Release the bots

“4: Bring me tweets.”

― Matt’s law of robotics

As part of my plan to spend less time on-line in 2021, I decided to automate my Twitter scrolling. Being productive on Twitter means catching announcements, new papers, etc… from a small group of physicist and academics talking about esoteric concepts in science and technology. To help with this, I created a bot that streams tweets to a Slack channel where I can discuss them with ‘the bros’. I’m far from the first person to do this but hopefully there’s some useful information here. Seems like this was the thing to do in 2012, but no one has bothered to updated the syntax or authentication since. The rest of this post is a highlights and how-to in the process of building the bot. If you’d like to skip to the punch line, the code is on github at matthewware/twitter-slack-bot. Things I will try to cover:

Authentication with Slack and Twitter
Streaming and filtering Twitter streams – and catching errors
Slack message Block formatting and sending HTTP POST requests
Controlling the bot from Slack
Notes on deploying the bot in the cloud

UPDATE 03/12/21: There were several issues in practice with this bot intermittently crashing. After making several changes, I believe the major cause was the handling of empty byte strings in python urllib3’s response.py. See more here. After making the line = (len(line)>0 and line or "0") change I haven’t had any issues.

Authentication

In total, we need six tokens for this bot to work. Two are for Slack and four are for Twitter.

Twitter

Twitter handles its authentication on a developer basis. This allows them to attach API calls to the tokens of individual developers. On top of these, each bot/app you build will also have its own set of access tokens:

TWITTER_CONSUMER_KEY - your individual developer key
TWITTER_CONSUMER_SECRET - your individual developer secret
TWITTER_ACCESS_TOKEN - an access token for your app itself
TWITTER_ACCESS_TOKEN_SECRET - an secret token for your app

To get started, go to the Twitter developer portal and request a developer account. This isn’t an automatic process. You’ll need to ask for an account and tell Twitter roughly what you plan to do with it. In my case, I only wanted to get data off Twitter and have no plans to post any of it publicly. That meant the process was pretty quick for me (~5 minutes).

Slack

For Slack all authentication is done on the applications/bot level. This means each bot will have a unique set of keys. For our purposes we only need a SLACK_TOKEN to talk to our app and a SLACK_SIGNING_SECRET so we can verify request from Slack to our control sever . The process for generating these is very simple and the first thing you do when you create your app/bot. The Slack API documentation is a great place to start learning.

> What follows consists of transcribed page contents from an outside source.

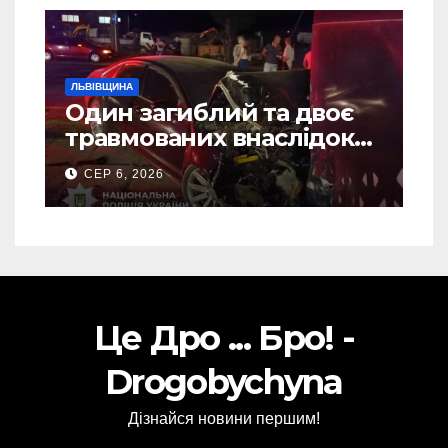
ЛЬВІВЩИНА
Один загиблий та двоє
травмованих внаслідок
ДТП на Самбірщині
СЕР 6, 2026
Це Дро ... Бро! -
Drogobychyna
Дізнайся новини першим!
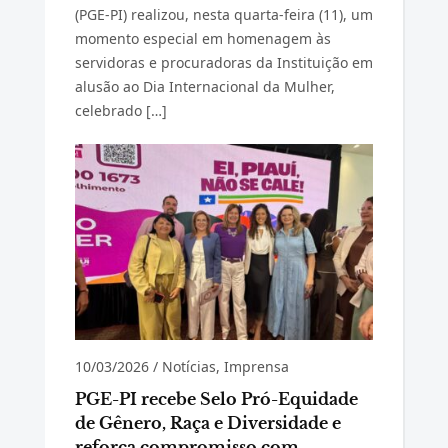
(PGE-PI) realizou, nesta quarta-feira (11), um
momento especial em homenagem às
servidoras e procuradoras da Instituição em
alusão ao Dia Internacional da Mulher,
celebrado […]
10/03/2026
/
Notícias
,
Imprensa
PGE-PI recebe Selo Pró-Equidade
de Gênero, Raça e Diversidade e
reforça compromisso com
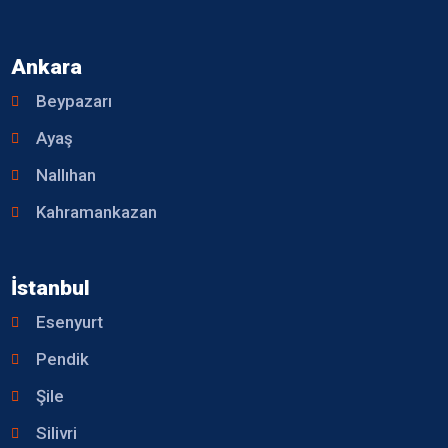
Ankara
Beypazarı
Ayaş
Nallıhan
Kahramankazan
İstanbul
Esenyurt
Pendik
Şile
Silivri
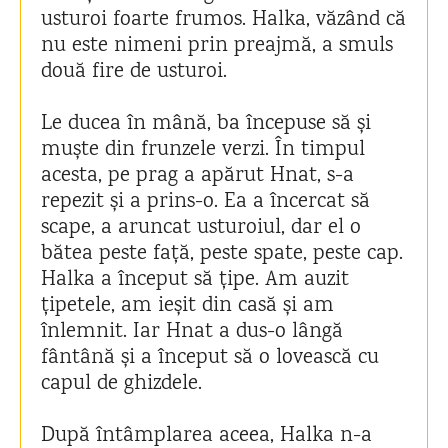
usturoi foarte frumos. Halka, văzând că
nu este nimeni prin preajmă, a smuls
două fire de usturoi.
Le ducea în mână, ba începuse să și
muște din frunzele verzi. În timpul
acesta, pe prag a apărut Hnat, s-a
repezit și a prins-o. Ea a încercat să
scape, a aruncat usturoiul, dar el o
bătea peste față, peste spate, peste cap.
Halka a început să țipe. Am auzit
țipetele, am ieșit din casă și am
înlemnit. Iar Hnat a dus-o lângă
fântână și a început să o lovească cu
capul de ghizdele.
După întâmplarea aceea, Halka n-a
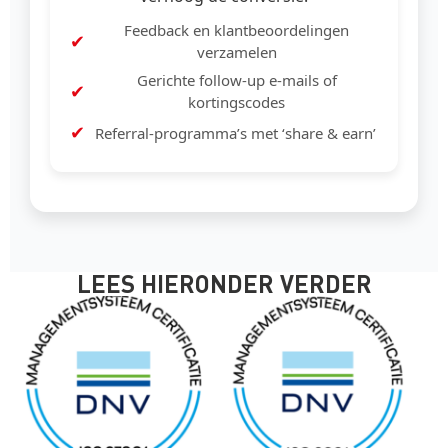
Feedback en klantbeoordelingen
verzamelen
Gerichte follow-up e-mails of
kortingscodes
Referral-programma’s met ‘share & earn’
LEES HIERONDER VERDER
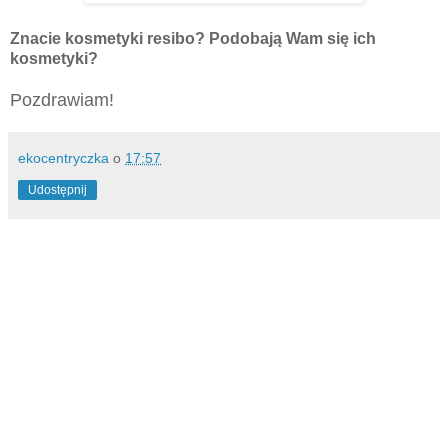
Znacie kosmetyki resibo? Podobają Wam się ich
kosmetyki?
Pozdrawiam!
ekocentryczka
o
17:57
Udostępnij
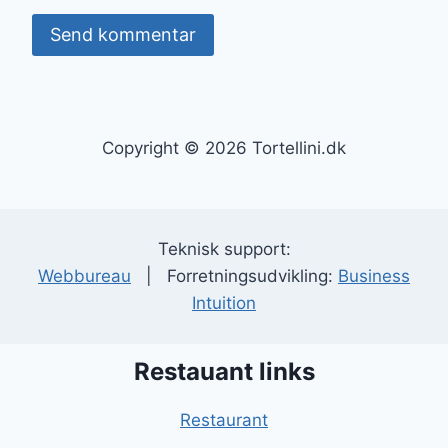
Copyright © 2026 Tortellini.dk
Teknisk support:
Webbureau
| Forretningsudvikling:
Business
Intuition
Restauant links
Restaurant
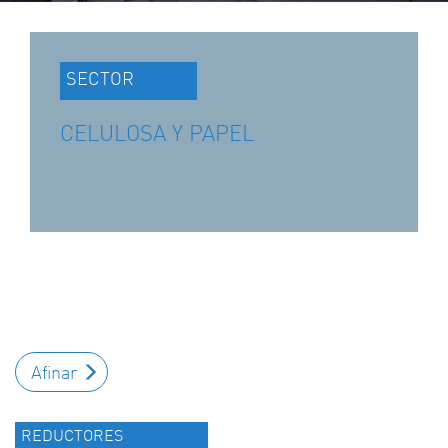
SECTOR
CELULOSA Y PAPEL
Afinar
REDUCTORES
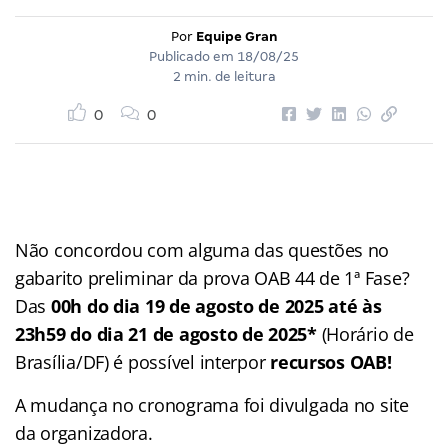
Por
Equipe Gran
Publicado em
18/08/25
2 min. de leitura
0
0
Não concordou com alguma das questões no
gabarito preliminar da prova OAB 44 de 1ª Fase?
Das
00h do dia 19 de agosto de 2025 até às
23h59 do dia 21 de agosto de 2025*
(Horário de
Brasília/DF) é possível interpor
recursos OAB!
A mudança no cronograma foi divulgada no site
da organizadora.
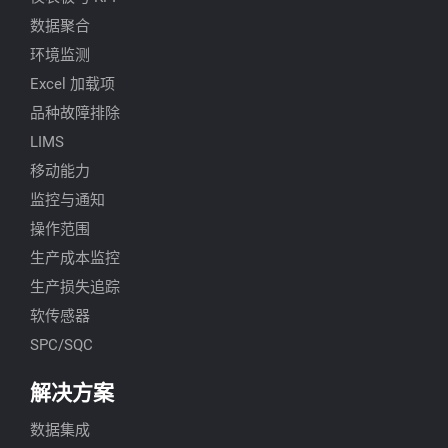
数据聚合
环境监测
Excel 加载项
品种故障排除
LIMS
移动能力
监控与通知
操作范围
生产成本监控
生产损失追踪
软传感器
SPC/SQC
解决方案
数据集成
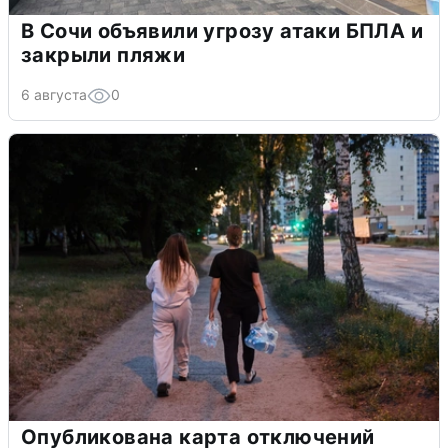
В Сочи объявили угрозу атаки БПЛА и
закрыли пляжи
6 августа
0
Опубликована карта отключений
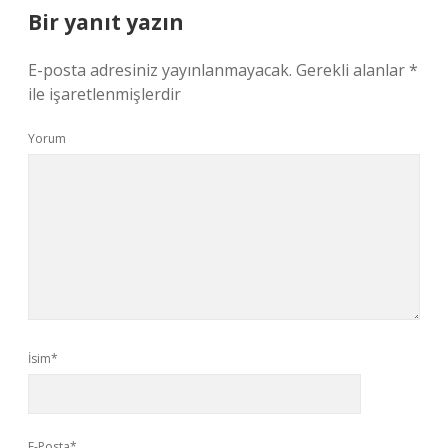
Bir yanıt yazın
E-posta adresiniz yayınlanmayacak.
Gerekli alanlar
*
ile işaretlenmişlerdir
Yorum
İsim*
E-Posta*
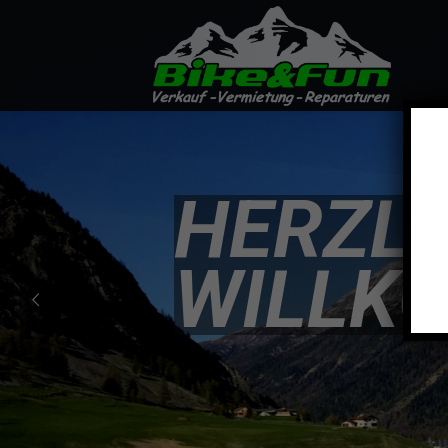
H
E
R
Z
L
I
W
I
L
L
K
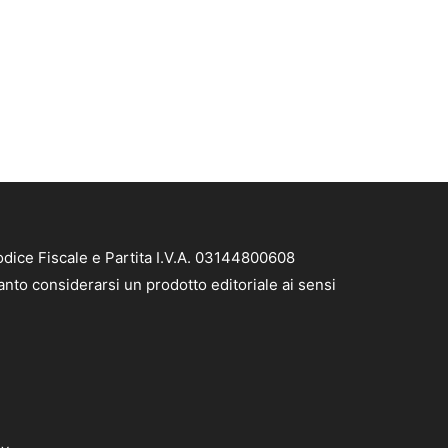
dice Fiscale e Partita I.V.A. 03144800608
nto considerarsi un prodotto editoriale ai sensi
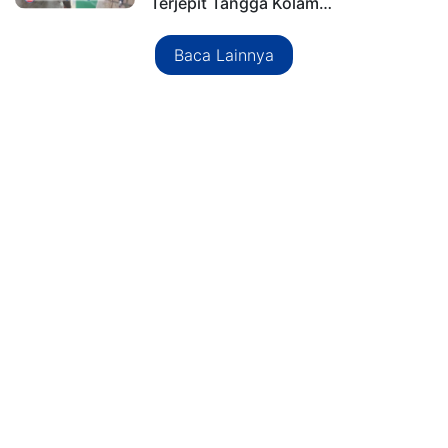
Terjepit Tangga Kolam…
Baca Lainnya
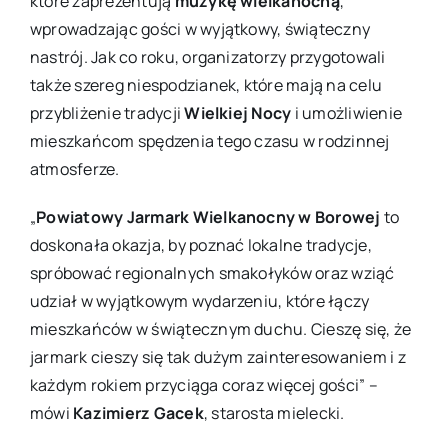
które zaprezentują
muzykę wielkanocną
,
wprowadzając gości w wyjątkowy, świąteczny
nastrój. Jak co roku, organizatorzy przygotowali
także szereg niespodzianek, które mają na celu
przybliżenie tradycji
Wielkiej Nocy
i umożliwienie
mieszkańcom spędzenia tego czasu w rodzinnej
atmosferze.
„
Powiatowy Jarmark Wielkanocny w Borowej
to
doskonała okazja, by poznać lokalne tradycje,
spróbować regionalnych smakołyków oraz wziąć
udział w wyjątkowym wydarzeniu, które łączy
mieszkańców w świątecznym duchu. Cieszę się, że
jarmark cieszy się tak dużym zainteresowaniem i z
każdym rokiem przyciąga coraz więcej gości” –
mówi
Kazimierz Gacek
, starosta mielecki.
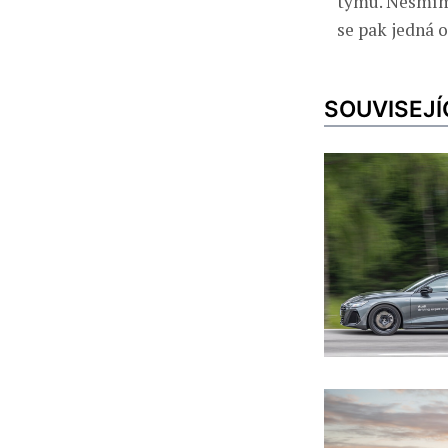
týmu. Nesmím
se pak jedná 
SOUVISEJÍ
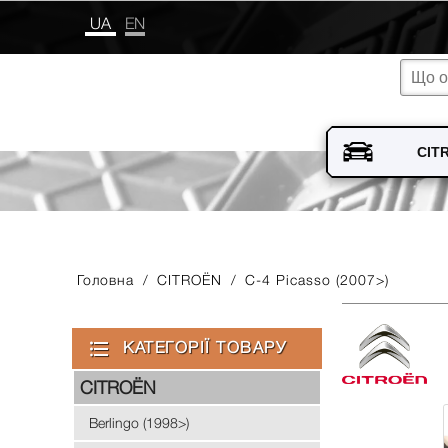
UA
EN
Головна
/
CITROЁN
/
C-4 Picasso (2007>)
КАТЕГОРІЇ ТОВАРУ
CITROЁN
Berlingo (1998>)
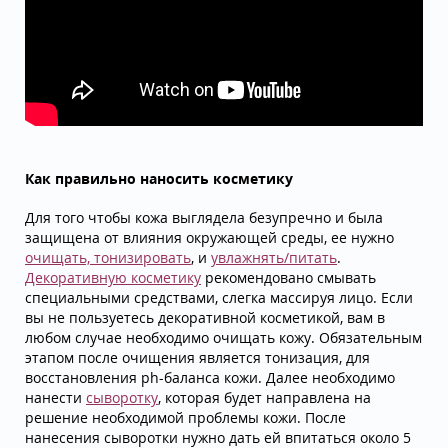
Как правильно наносить косметику
Для того чтобы кожа выглядела безупречно и была
защищена от влияния окружающей среды, ее нужно
очищать, тонизировать
, и
увлажнять/питать
.
Декоративную косметику
рекомендовано смывать
специальными средствами, слегка массируя лицо. Если
вы не пользуетесь декоративной косметикой, вам в
любом случае необходимо очищать кожу. Обязательным
этапом после очищения является тонизация, для
восстановления ph-баланса кожи. Далее необходимо
нанести
сыворотку
, которая будет направлена на
решение необходимой проблемы кожи. После
нанесения сыворотки нужно дать ей впитаться около 5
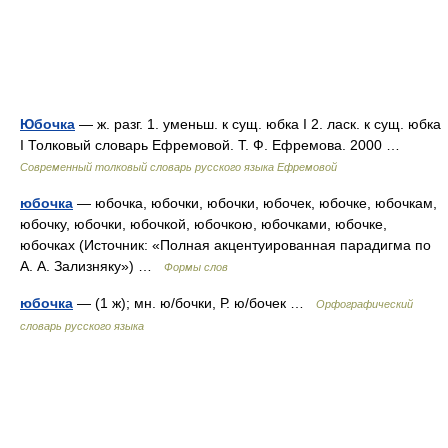
Юбочка
— ж. разг. 1. уменьш. к сущ. юбка I 2. ласк. к сущ. юбка
I Толковый словарь Ефремовой. Т. Ф. Ефремова. 2000 …
Современный толковый словарь русского языка Ефремовой
юбочка
— юбочка, юбочки, юбочки, юбочек, юбочке, юбочкам,
юбочку, юбочки, юбочкой, юбочкою, юбочками, юбочке,
юбочках (Источник: «Полная акцентуированная парадигма по
А. А. Зализняку») …
Формы слов
юбочка
— (1 ж); мн. ю/бочки, Р. ю/бочек …
Орфографический
словарь русского языка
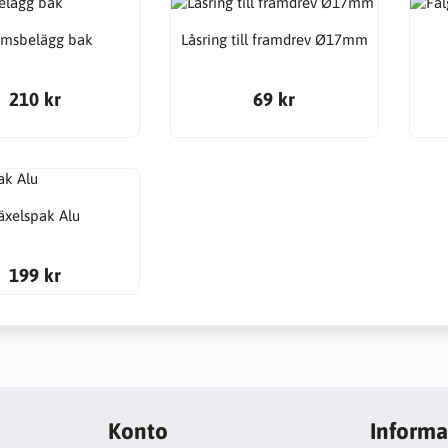
omsbelägg bak
Låsring till framdrev Ø17mm
210 kr
69 kr
äxelspak Alu
199 kr
Konto
Informa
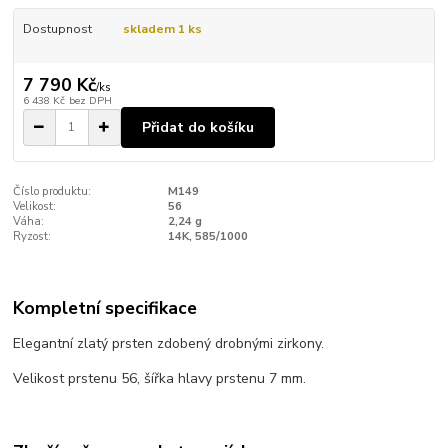
Dostupnost
skladem 1 ks
7 790 Kč
/
ks
6 438 Kč
bez DPH
Přidat do košíku
Číslo produktu:
M149
Velikost:
56
Váha:
2,24 g
Ryzost:
14K, 585/1000
Kompletní specifikace
Elegantní zlatý prsten zdobený drobnými zirkony.
Velikost prstenu 56, šířka hlavy prstenu 7 mm.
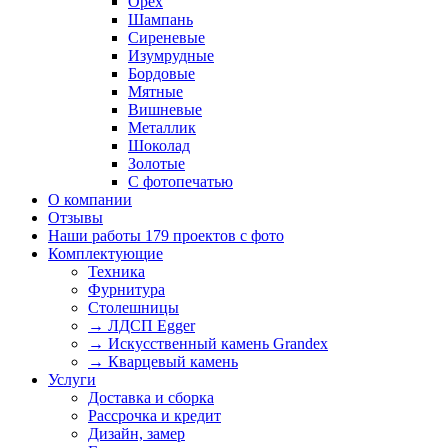
Орех
Шампань
Сиреневые
Изумрудные
Бордовые
Мятные
Вишневые
Металлик
Шоколад
Золотые
С фотопечатью
О компании
Отзывы
Наши работы
179 проектов с фото
Комплектующие
Техника
Фурнитура
Столешницы
→ ЛДСП Egger
→ Искусственный камень Grandex
→ Кварцевый камень
Услуги
Доставка и сборка
Рассрочка и кредит
Дизайн, замер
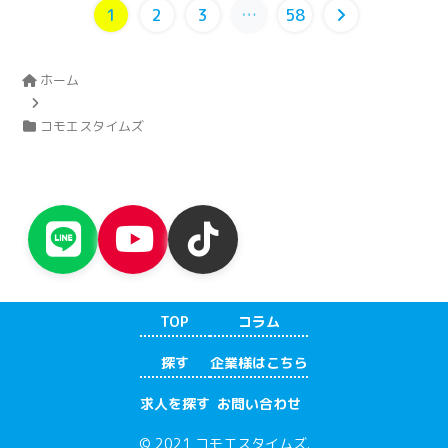
1
2
3
…
58
ホーム
コモエスタイムズ
TOP
コラム
探す
企業様はこちら
求人を探す
お問い合わせ
© 2021 コモエスタイムズ.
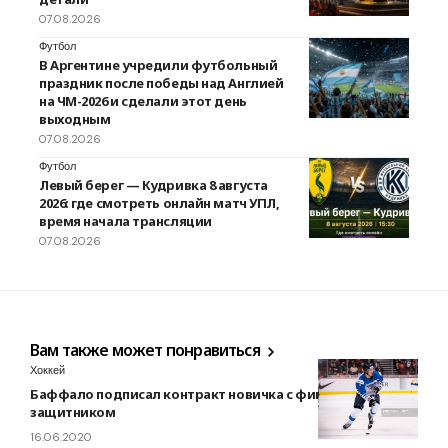
07.08.2026
Футбол
В Аргентине учредили футбольный
праздник после победы над Англией
на ЧМ-2026 и сделали этот день
выходным
07.08.2026
Футбол
Левый берег — Кудривка 8 августа
2026: где смотреть онлайн матч УПЛ,
время начала трансляции
07.08.2026
Вам также может понравиться
Хоккей
Баффало подписал контракт новичка с финским
защитником
16.06.2020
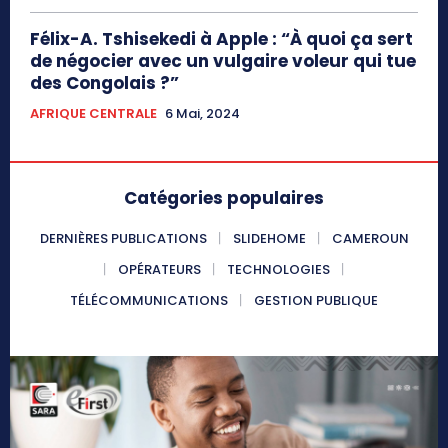
Félix-A. Tshisekedi à Apple : “À quoi ça sert
de négocier avec un vulgaire voleur qui tue
des Congolais ?”
AFRIQUE CENTRALE
6 Mai, 2024
Catégories populaires
DERNIÈRES PUBLICATIONS
SLIDEHOME
CAMEROUN
OPÉRATEURS
TECHNOLOGIES
TÉLÉCOMMUNICATIONS
GESTION PUBLIQUE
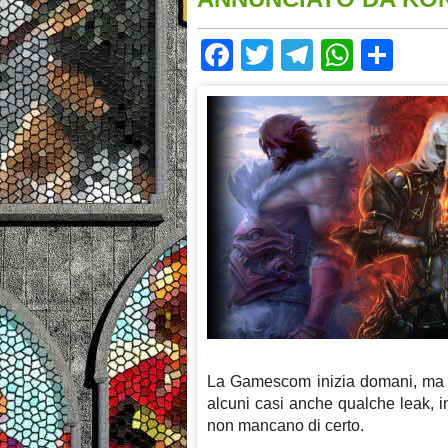
Facebook
Twitter
Telegram
Whats
Sha
La Gamescom inizia domani, ma gi
alcuni casi anche qualche leak, i
non mancano di certo.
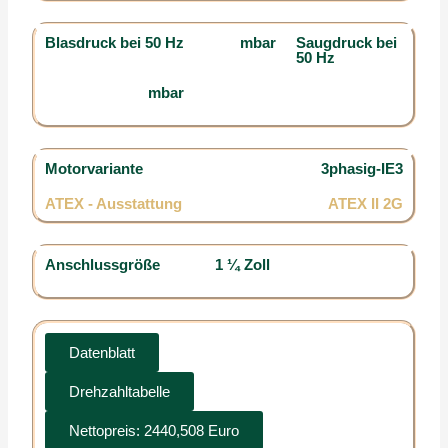
Blasdruck bei 50 Hz
mbar
Saugdruck bei
50 Hz
mbar
Motorvariante
3phasig-IE3
ATEX - Ausstattung
ATEX II 2G
Anschlussgröße
1 ¼ Zoll
Datenblatt
Drehzahltabelle
Nettopreis: 2440,508 Euro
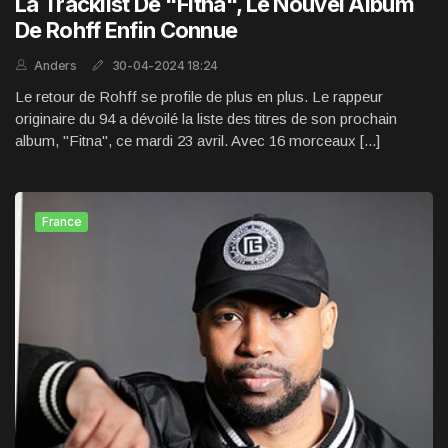
La Tracklist De "Fitna", Le Nouvel Album
De Rohff Enfin Connue
Anders
30-04-2024 18:24
Le retour de Rohff se profile de plus en plus. Le rappeur
originaire du 94 a dévoilé la liste des titres de son prochain
album, "Fitna", ce mardi 23 avril. Avec 16 morceaux [...]
France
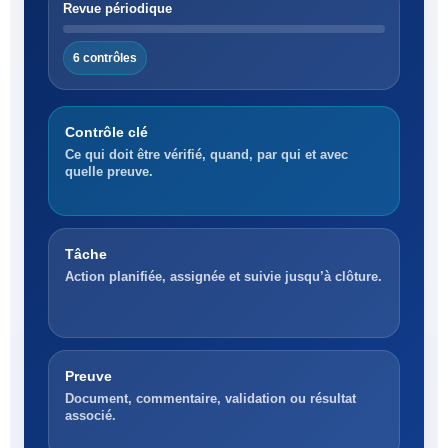
Revue périodique
6 contrôles
Contrôle clé
Ce qui doit être vérifié, quand, par qui et avec
quelle preuve.
Tâche
Action planifiée, assignée et suivie jusqu’à clôture.
Preuve
Document, commentaire, validation ou résultat
associé.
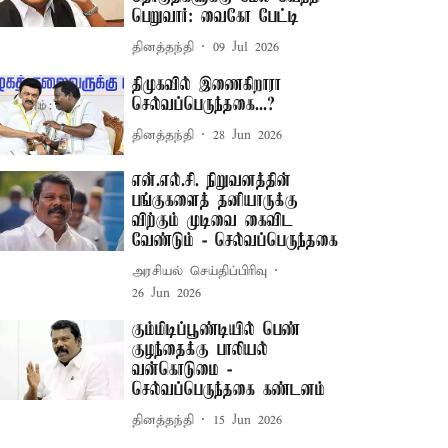
பெறுவார்: வைகோ பேட்டி
தினத்தந்தி
09 Jul 2026
திமுகவில் இணைகிறாரா
செல்வப்பெருந்தகை...?
தினத்தந்தி
28 Jun 2026
என்.எல்.சி. நிறுவனத்தின்
பங்குகளைத் தனியாருக்கு
விற்கும் முடிவை கைவிட
வேண்டும் - செல்வப்பெருந்தகை
அரசியல் செய்திப்பிரிவு
26 Jun 2026
கும்மிடிப்பூண்டியில் பெண்
குழந்தைக்கு பாலியல்
வன்கொடுமை -
செல்வப்பெருந்தகை கண்டனம்
தினத்தந்தி
15 Jun 2026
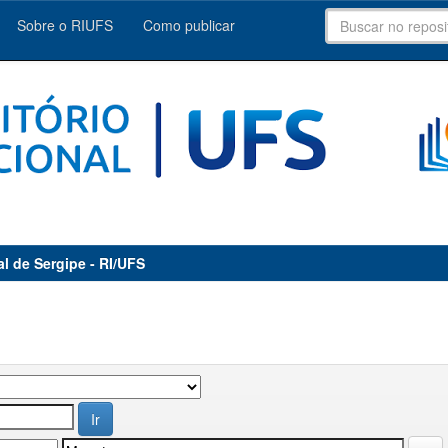
Sobre o RIUFS
Como publicar
al de Sergipe - RI/UFS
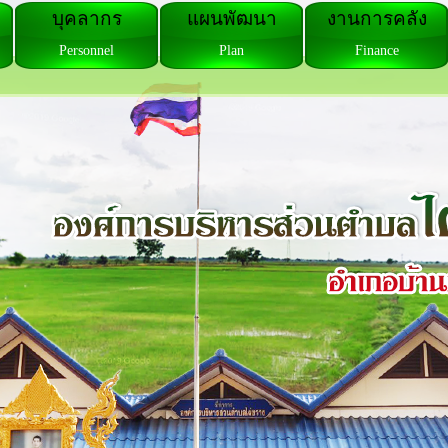
บุคลากร
แผนพัฒนา
งานการคลัง
Personnel
Plan
Finance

Every request to the Slack API will use the SLACK_TOKEN. A very basic usage of the slack_sdk would look something like this:

new_token = os.environ['SLACK_TOKEN']
client = WebClient(token=new_token)

def write_text(message, channel='bot-dev'):
    try:
        response = client.chat_postMessage(channel=channel, text=message)

In the other direction, we want to verify request to the bot control server are legitimate. This Flask server lets users update the users and keywords to follow on Twitter. The documentation for checking these HTTP requests is pretty thorough. A slack_sdk.verify.verify_request function in the SDK will do the authentication for you. But I ended up implementing it myself because wanted to add a very simple timeout for request authentication:

if abs(time.time() - int(timestamp)) > 60 * 5:
    # The request timestamp is more than five minutes from local time.
    # It could be a replay attack, so let's ignore it.
    return False

Twitter streaming

The heart of the app is the Tweepy Stream object. It streams new tweets to your bot as they appear on Twitter. This is exactly what we want. The only issue is the Stream only lets you filter by user or by keyword and not by both¹. It was far easier for me to filter first by users given I’m only planning to follow < 100 people. Given this and the volume these people tweet, the rest of the filtering is done by brute force. Your mileage may vary depending on who you follow and what keywords you want to track! Lastly, I filter out reply tweets just so I can focus on what people tweet to their accounts and not the arguments that follow.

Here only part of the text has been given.